Items from a data source

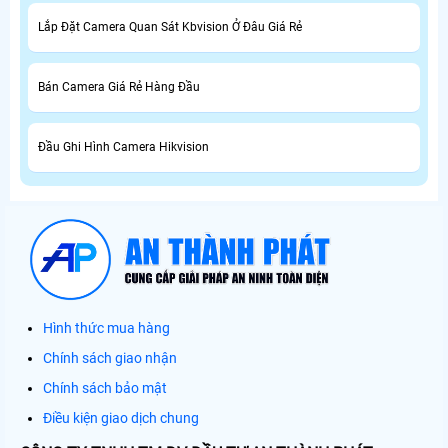
Lắp Đặt Camera Quan Sát Kbvision Ở Đâu Giá Rẻ
Bán Camera Giá Rẻ Hàng Đầu
Đầu Ghi Hình Camera Hikvision
Hình thức mua hàng
Chính sách giao nhận
Chính sách bảo mật
Điều kiện giao dịch chung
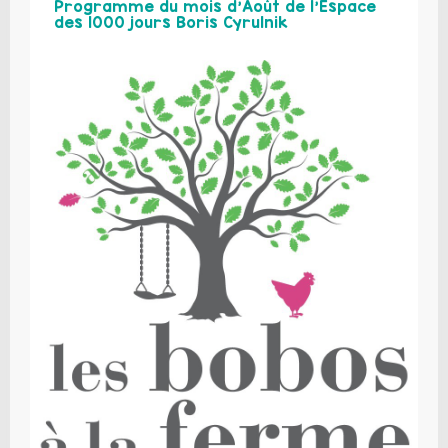
Programme du mois d’Août de l’Espace
des 1000 jours Boris Cyrulnik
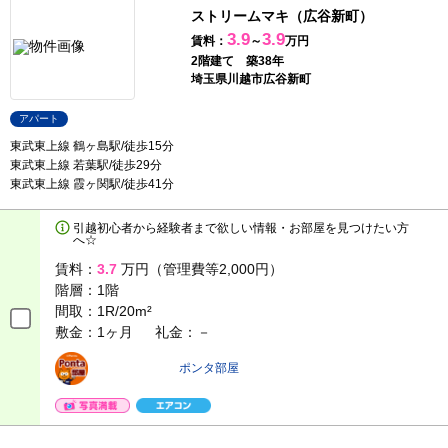
ストリームマキ（広谷新町）
3.9
3.9
賃料：
～
万円
2階建て 築38年
埼玉県川越市広谷新町
アパート
東武東上線 鶴ヶ島駅/徒歩15分
東武東上線 若葉駅/徒歩29分
東武東上線 霞ヶ関駅/徒歩41分
引越初心者から経験者まで欲しい情報・お部屋を見つけたい方
へ☆
賃料：
3.7
万円（管理費等2,000円）
階層：
1階
間取：
1R/20m²
敷金：1ヶ月
礼金：－
ポンタ部屋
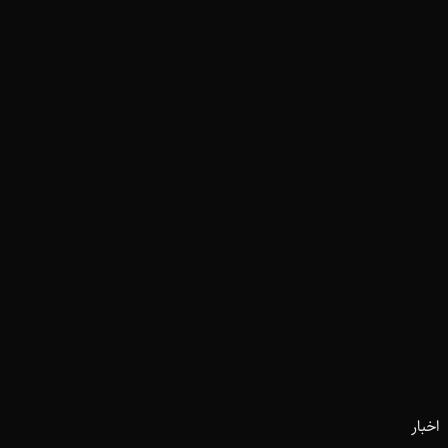
اخبار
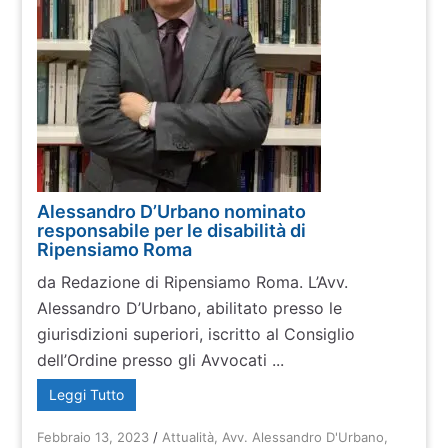
Alessandro D’Urbano nominato
responsabile per le disabilità di
Ripensiamo Roma
da Redazione di Ripensiamo Roma. L’Avv.
Alessandro D’Urbano, abilitato presso le
giurisdizioni superiori, iscritto al Consiglio
dell’Ordine presso gli Avvocati ...
Leggi Tutto
Febbraio 13, 2023
/
Attualità
,
Avv. Alessandro D'Urbano
,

TASK DETAILS:
Type out each line of the records above exactly, skipping any pictures.

TASK ANSWER:
Lắp Đặt Camera Quan Sát Kbvision Ở Đâu Giá Rẻ
Bán Camera Giá Rẻ Hàng Đầu
Đầu Ghi Hình Camera Hikvision
Hình thức mua hàng
Chính sách giao nhận
Chính sách bảo mật
Điều kiện giao dịch chung
Programme du mois d’Août de l’Espace
des 1000 jours Boris Cyrulnik
ストリームマキ（広谷新町）
3.9
3.9
賃料：
～
万円
2階建て 築38年
埼玉県川越市広谷新町
アパート
東武東上線 鶴ヶ島駅/徒歩15分
東武東上線 若葉駅/徒歩29分
東武東上線 霞ヶ関駅/徒歩41分
引越初心者から経験者まで欲しい情報・お部屋を見つけたい方
へ☆
賃料：
3.7
万円（管理費等2,000円）
階層：
1階
間取：
1R/20m²
敷金：1ヶ月
礼金：－
ポンタ部屋
اخبار
Alessandro D’Urbano nominato
responsabile per le disabilità di
Ripensiamo Roma
da Redazione di Ripensiamo Roma. L’Avv.
Alessandro D’Urbano, abilitato presso le
giurisdizioni superiori, iscritto al Consiglio
dell’Ordine presso gli Avvocati ...
Leggi Tutto
Febbraio 13, 2023
/
Attualità
,
Avv. Alessandro D'Urbano
,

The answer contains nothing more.